Condensation on RNA under physiological conditions differs from classical Manning condensation in two important regards that require the inclusion of additional physics. First, folded RNA is not a line of charge, so F does not diverge like ln c, and condensation is not constant over wide concentration ranges.

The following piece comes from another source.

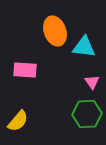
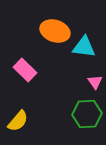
orange ellipse: rotated 52 degrees counterclockwise
pink rectangle: rotated 40 degrees clockwise
pink triangle: moved 3 px right
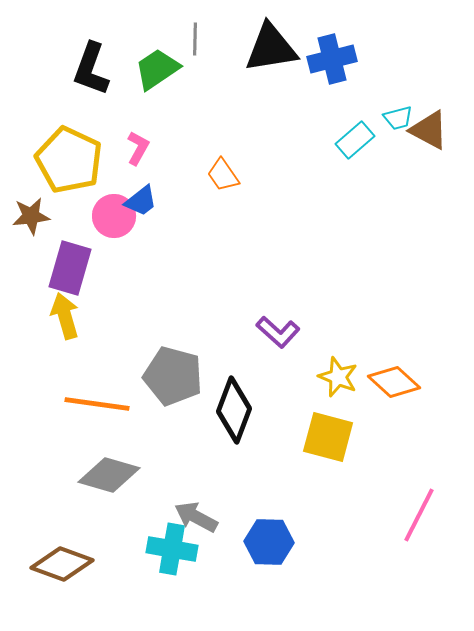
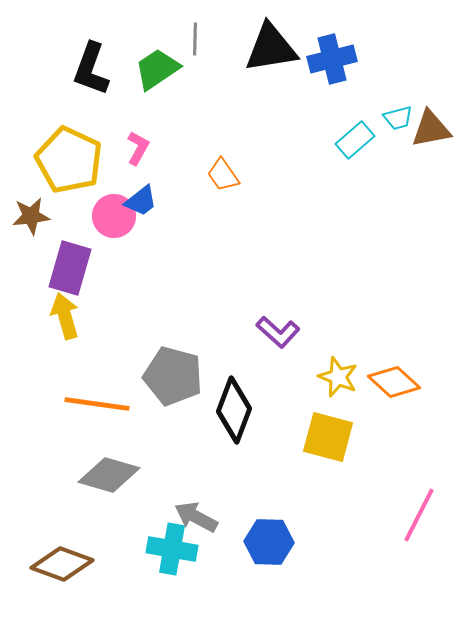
brown triangle: moved 2 px right, 1 px up; rotated 39 degrees counterclockwise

Folded RNA rather forms compact and irregular structures, so a model allowing varying condensation on each phosphate is required to account for the electrostatic heterogeneity of the phosphates. This can be accomplished by making F a dynamical function of phosphate coordinates and adding appropriate phosphate indices to Equations (1) and (2). Second, salts are present at intermediate concentrations. As a result, there is a large population of screening ions near the RNA in addition to the condensed ions that contribute to the mixing free energy. Many of these implicit screening ions occupy the ion inaccessible volume of the RNA and must be removed. Accounting for screening ions and ion inaccessible volume requires more substantial extensions to Manning counterion condensation that we outline below. The resulting generalization of Manning counterion condensation may also have applications in polyelectrolyte theory beyond RNA.

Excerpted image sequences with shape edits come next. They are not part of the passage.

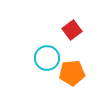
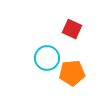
red square: moved 1 px up; rotated 30 degrees counterclockwise
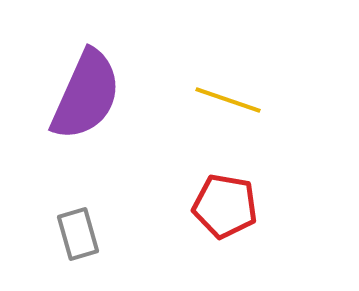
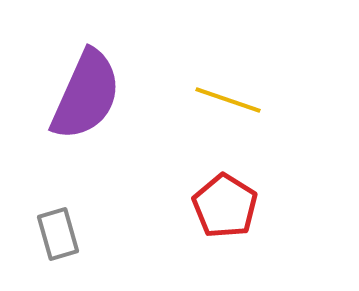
red pentagon: rotated 22 degrees clockwise
gray rectangle: moved 20 px left
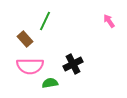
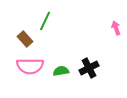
pink arrow: moved 7 px right, 7 px down; rotated 16 degrees clockwise
black cross: moved 16 px right, 4 px down
green semicircle: moved 11 px right, 12 px up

The K⁺ and Cl⁻ distributions may be divided into screening ions and Manning condensed ions. The screening ion density is given by a linearized Poisson-Boltzmann distribution, while the condensed ion density captures deviations of the distribution from linearity near RNA. In Debye-Hückel theory, screening ions of species s have a local density

$$n_{\mathrm{D}\mathrm{H},s}(\overrightarrow{r})=c_s(1-\frac{z_s{\mathrm{\Phi }}_0(\overrightarrow{r})}{k_{\mathrm{B}}T})$$ (3)

that varies linearly with the electrostatic potential Φ₀, where c_s and z_s are the concentration and charge of ionic species s. For strong potentials, non-physical negative concentrations are possible, as frequently occurs for Cl⁻ near RNA. These negative concentrations must be corrected by a corresponding positive concentration of condensed ions. Consequently, it is necessary to account for both condensed K⁺ and Cl⁻ to avoid negative local concentrations of Cl⁻.

In the present work, the density of Manning condensed ions is modeled as the sum of two normalized Gaussian distributions P(r, σ) centered on the position of every RNA charge

$$n_{\mu ,s}(\overrightarrow{r})=\sum _i{\mu }_{\mathit{\text{is}}}P(|\overrightarrow{r}-{\overrightarrow{r}}_i|,{\sigma }_{\mu })$$ (4)

$$n_{\eta ,s}(\overrightarrow{r})=\sum _i{\eta }_{\mathit{\text{is}}}P(|\overrightarrow{r}-{\overrightarrow{r}}_i|,{\sigma }_{\eta })$$ (5)

with charges placed on every phosphate. The total density of ions is then n_DH,s + n_μ,s + n_η,s. The mixing Gaussian controls mixing free energy and the size σ_μ = 0.7 nm is set to the Bjerrum length. The hole Gaussian enforces the ion accessibility by offsetting any ions too close to the RNA and the size σ_η = 0.34 nm is set approximately to the closest approach of a hydrated ion to RNA. The sensitivity of the results to the two free parameters σ_μ and σ_η is shown in the supplemental material. The Manning condensed ions of species s at a charged atom i are then given by θ_is = μ_is + η_is. In the model, K⁺ and Cl⁻ only condense on phosphates or RNA charges, so μ_is = η_is = 0 at explicit Mg²⁺ charges.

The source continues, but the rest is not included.